|
|
|
Nous disons donc que
la Sicile est la perle de ce temps par ses qualités et ses bontés
et qu'elle est unique par ses localités et ses habitants. Autrefois,
les voyageurs venant du dehors et tous ceux qui s'y déplaçaient
de ville en ville et de métropole en métropole s'accordaient
pour en vanter les qualités, exalter l'étendue de son territoire,
s'extasier de son extraordinaire beauté, et mettre en avant ses
atouts et en général les diverses bontés dont elle
jouissait car elle rassemblait les bienfaits de tous les autres pays.
Les dynasties qui ont régné sur cette île sont parmi
les plus nobles, et les attaques que ses rois mènent contre leurs
ennemis sont des plus dures. Ces rois sont les plus grands par leur pouvoir,
la considération dont ils sont entourés, la noblesse de
leurs préoccupations et la gloire de leur rang.
Ce fut en l'an 453 de l'hégire, que le plus illustre, le plus valeureux,
le plus puissant et le plus brillant des rois, Roger fils de Tancrède,
l'élite des rois francs, conquit les meilleures des villes de la
Sicile, et avec l'aide de ses compagnons parvint à renverser la
tyrannie de ses préfets (wilât) et à réduire
ses troupes. Il n'eut de cesse qu'il n'eût dispersé l'ensemble
de ses préfets, renversé les tyrans qui défendaient
l'île, lancé contre eux des attaques jour et nuit afin de
leur apporter la mort et la perdition ; et il n'eut de cesse qu'il eût
utilisé contre eux l'épée et la lance, se rendant
ainsi maître par ses victoires de toute l'île, et qu'il eût
conquis la Sicile contrée par contrée, en reculant sans
cesse les zones frontières (tahgr) ; et cela en l'espace de
trente ans. Lorsque le pays fut soumis à ses ordres et qu'il y
eut établi son trône royal, il répandit les bienfaits
de la justice sur les habitants ; il maintint leurs religions et leurs
lois ; il leur assura la conservation de leurs biens et de leurs
vies, à eux, à leurs familles et à leurs enfants.

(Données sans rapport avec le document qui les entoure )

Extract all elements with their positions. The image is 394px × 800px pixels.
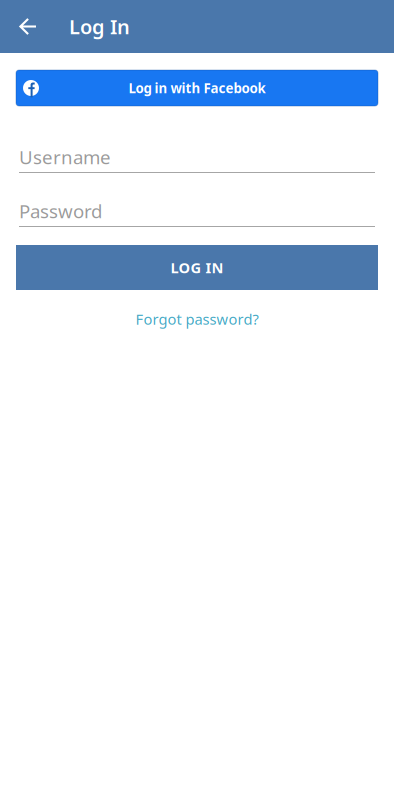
staticText: LOG IN [170, 258, 224, 277]
button[interactable]: Back [0, 0, 46, 53]
staticText: Log in with Facebook [128, 79, 266, 97]
staticText: Log In [69, 13, 130, 40]
staticText: Username [19, 145, 111, 169]
button[interactable]: Log in with Facebook [16, 70, 378, 106]
button[interactable]: Forgot password? [16, 302, 378, 336]
staticText: Password [19, 199, 102, 223]
button[interactable]: LOG IN [16, 245, 378, 290]
staticText: Forgot password? [136, 309, 258, 329]
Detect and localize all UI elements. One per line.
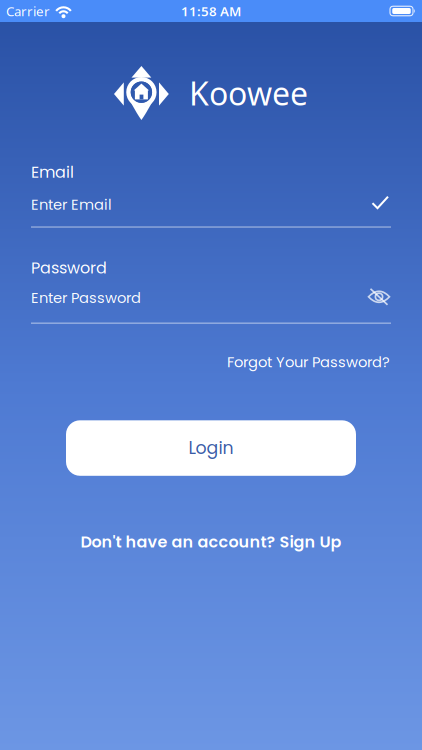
staticText: Enter Password	[31, 288, 141, 308]
staticText: Don't have an account? Sign Up	[80, 531, 342, 553]
button[interactable]: Don't have an account? Sign Up	[80, 531, 342, 553]
staticText: Enter Email	[31, 194, 112, 215]
button[interactable]: Forgot Your Password?	[227, 352, 390, 372]
staticText: Login	[188, 436, 234, 460]
staticText: Forgot Your Password?	[227, 352, 390, 372]
staticText: Carrier	[6, 2, 50, 20]
button[interactable]: Enter Email	[31, 194, 372, 215]
staticText: Email	[31, 161, 74, 183]
staticText: Password	[31, 257, 107, 279]
button[interactable]: Login	[66, 420, 356, 476]
button[interactable]: Show password	[368, 288, 391, 305]
staticText: 11:58 AM	[181, 2, 241, 20]
button[interactable]: Enter Password	[31, 288, 368, 308]
staticText: Koowee	[189, 72, 308, 114]
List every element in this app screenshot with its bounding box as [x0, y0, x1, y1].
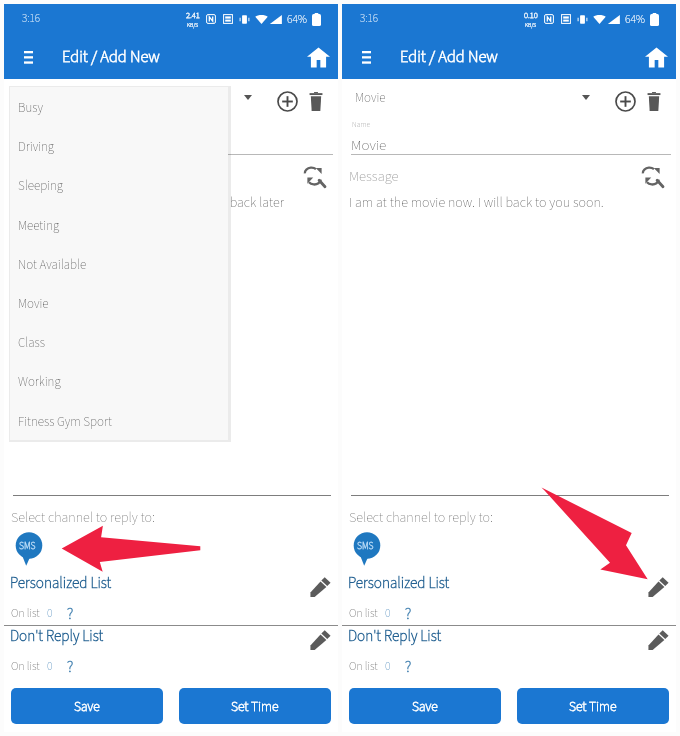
staticText: Movie	[18, 295, 49, 314]
button[interactable]: Help	[63, 656, 77, 676]
staticText: 0	[385, 605, 391, 621]
button[interactable]: Edit Personalized List	[642, 570, 674, 602]
button[interactable]: Edit Don't Reply List	[304, 623, 336, 655]
button[interactable]: Edit Personalized List	[304, 570, 336, 602]
staticText: SMS	[19, 539, 36, 553]
button[interactable]: Help	[401, 603, 415, 623]
staticText: I am at the movie now. I will back to yo…	[349, 193, 604, 213]
button[interactable]: SMS channel	[15, 532, 43, 566]
staticText: ?	[405, 603, 412, 623]
button[interactable]: Home	[640, 41, 672, 73]
staticText: Select channel to reply to:	[11, 508, 155, 528]
button[interactable]: Add	[270, 84, 305, 119]
button[interactable]: Home	[302, 41, 334, 73]
button[interactable]: Don't Reply List	[10, 625, 104, 647]
staticText: Working	[18, 373, 61, 392]
button[interactable]: Set Time	[179, 688, 331, 724]
staticText: Select channel to reply to:	[349, 508, 493, 528]
staticText: I am busy at the moment. I will call you…	[11, 193, 285, 213]
button[interactable]: Regenerate message	[635, 159, 669, 193]
staticText: Set Time	[569, 697, 617, 716]
button[interactable]: Save	[11, 688, 163, 724]
staticText: On list	[349, 605, 378, 621]
staticText: 0	[385, 658, 391, 674]
button[interactable]: Menu	[350, 41, 382, 73]
button[interactable]: Menu	[12, 41, 44, 73]
staticText: Message	[349, 166, 399, 187]
staticText: SMS	[357, 539, 374, 553]
staticText: ?	[405, 656, 412, 676]
staticText: Message	[11, 166, 61, 187]
button[interactable]: Help	[401, 656, 415, 676]
staticText: On list	[11, 658, 40, 674]
button[interactable]: Delete	[636, 84, 671, 119]
staticText: Save	[412, 697, 438, 716]
staticText: ?	[67, 603, 74, 623]
staticText: 64%	[287, 11, 308, 27]
staticText: Movie	[351, 135, 387, 156]
staticText: Sleeping	[18, 177, 64, 196]
staticText: Driving	[18, 138, 55, 157]
staticText: Busy	[13, 135, 42, 156]
staticText: Not Available	[18, 256, 87, 275]
button[interactable]: Save	[349, 688, 501, 724]
staticText: Name	[352, 119, 371, 130]
staticText: Busy	[18, 99, 43, 118]
staticText: Set Time	[231, 697, 279, 716]
staticText: Edit / Add New	[62, 45, 160, 68]
button[interactable]: Edit Don't Reply List	[642, 623, 674, 655]
button[interactable]: Regenerate message	[297, 159, 331, 193]
button[interactable]: Help	[63, 603, 77, 623]
button[interactable]: Personalized List	[10, 572, 112, 594]
button[interactable]: Delete	[298, 84, 333, 119]
button[interactable]: Add	[608, 84, 643, 119]
staticText: Class	[18, 334, 46, 353]
button[interactable]: SMS channel	[353, 532, 381, 566]
staticText: 3:16	[22, 11, 40, 27]
staticText: 0	[47, 658, 53, 674]
staticText: On list	[11, 605, 40, 621]
staticText: 3:16	[360, 11, 378, 27]
button[interactable]: Movie	[348, 84, 588, 116]
staticText: Save	[74, 697, 100, 716]
staticText: ?	[67, 656, 74, 676]
staticText: Meeting	[18, 217, 60, 236]
staticText: Movie	[355, 89, 386, 108]
staticText: Fitness Gym Sport	[18, 413, 112, 432]
button[interactable]: Personalized List	[348, 572, 450, 594]
button[interactable]: Don't Reply List	[348, 625, 442, 647]
staticText: On list	[349, 658, 378, 674]
staticText: Busy	[17, 89, 42, 108]
staticText: KB/S	[187, 21, 199, 29]
staticText: 0.10	[524, 9, 538, 21]
staticText: 64%	[625, 11, 646, 27]
button[interactable]: Set Time	[517, 688, 669, 724]
staticText: Edit / Add New	[400, 45, 498, 68]
staticText: 2.41	[186, 9, 200, 21]
staticText: 0	[47, 605, 53, 621]
staticText: KB/S	[525, 21, 537, 29]
button[interactable]: Busy	[10, 84, 250, 116]
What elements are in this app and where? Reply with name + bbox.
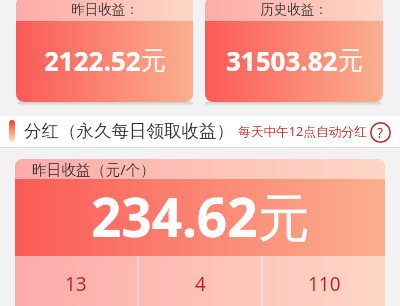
staticText: 4 xyxy=(195,271,206,297)
button[interactable]: 110 xyxy=(263,256,385,306)
staticText: 110 xyxy=(308,271,341,297)
staticText: 234.62 xyxy=(91,180,258,252)
staticText: 元 xyxy=(258,186,310,252)
button[interactable]: 昨日收益（元/个） xyxy=(15,159,385,306)
staticText: ? xyxy=(377,123,384,142)
staticText: 昨日收益（元/个） xyxy=(32,159,155,179)
staticText: 13 xyxy=(65,271,87,297)
button[interactable]: 4 xyxy=(139,256,261,306)
button[interactable]: 13 xyxy=(15,256,137,306)
button[interactable]: 每天中午12点自动分红 帮助 xyxy=(238,122,391,143)
staticText: 历史收益： xyxy=(260,1,328,18)
button[interactable]: 历史收益： xyxy=(205,0,383,102)
staticText: 31503.82 xyxy=(226,43,338,78)
staticText: 元 xyxy=(141,45,166,76)
staticText: 每天中午12点自动分红 xyxy=(238,122,367,139)
button[interactable]: 昨日收益： xyxy=(16,0,193,102)
staticText: 元 xyxy=(338,45,363,76)
button[interactable]: 分红（永久每日领取收益） xyxy=(24,120,234,142)
staticText: 昨日收益： xyxy=(71,1,139,18)
staticText: 2122.52 xyxy=(44,43,141,78)
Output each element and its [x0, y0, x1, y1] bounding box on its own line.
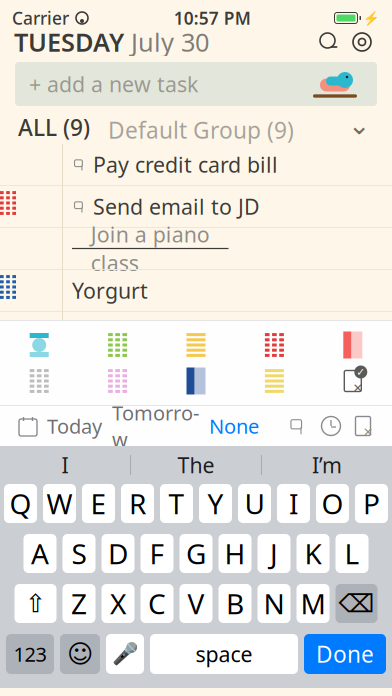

C'est ainsi qu'il gouverna durant sa vie, jusqu'à sa mort dont
le terme était fixé par le destin, et qui eut lieu en l'an
494 alors qu'il se trouvait dans la forteresse de Melito, en Calabre,
où on l'a enseveli.
Il laissa pour
héritier son fils, le grand roi qui portait le même nom que
lui, et qui marcha sur ses traces. Roger II, en effet, a mis sur pied
les méthodes de gouvernement (dawla) et exalté la magnificence
du royaume, il a donné du lustre à la fonction royale et
leur juste place aux affaires du pouvoir auxquelles il a accordé
une grande attention tout en accomplissant des actions louables en faveur
de la justice et de la sécurité. Son mérite était
tel que les rois se sont soumis à son obéissance, ont manifesté
par des signes distinctifs qu'ils le soutenaient et le suivaient, lui
ont confié les clefs de leurs États et se sont, de toutes
parts, rendus auprès de lui, désireux de se mettre à
l'ombre de son trône et de bénéficier de sa protection
et de sa clémence. La considération, la gloire et la grandeur
de son règne n'ont cessé d'augmenter de jour en jour jusqu'à
la date où nous écrivons le présent ouvrage.
Al-Idrîsî, Nuzhat
al-mushtaq fî ikhtirâq al-âfâq,
encore appelé Livre de Roger. Sicile, 1154.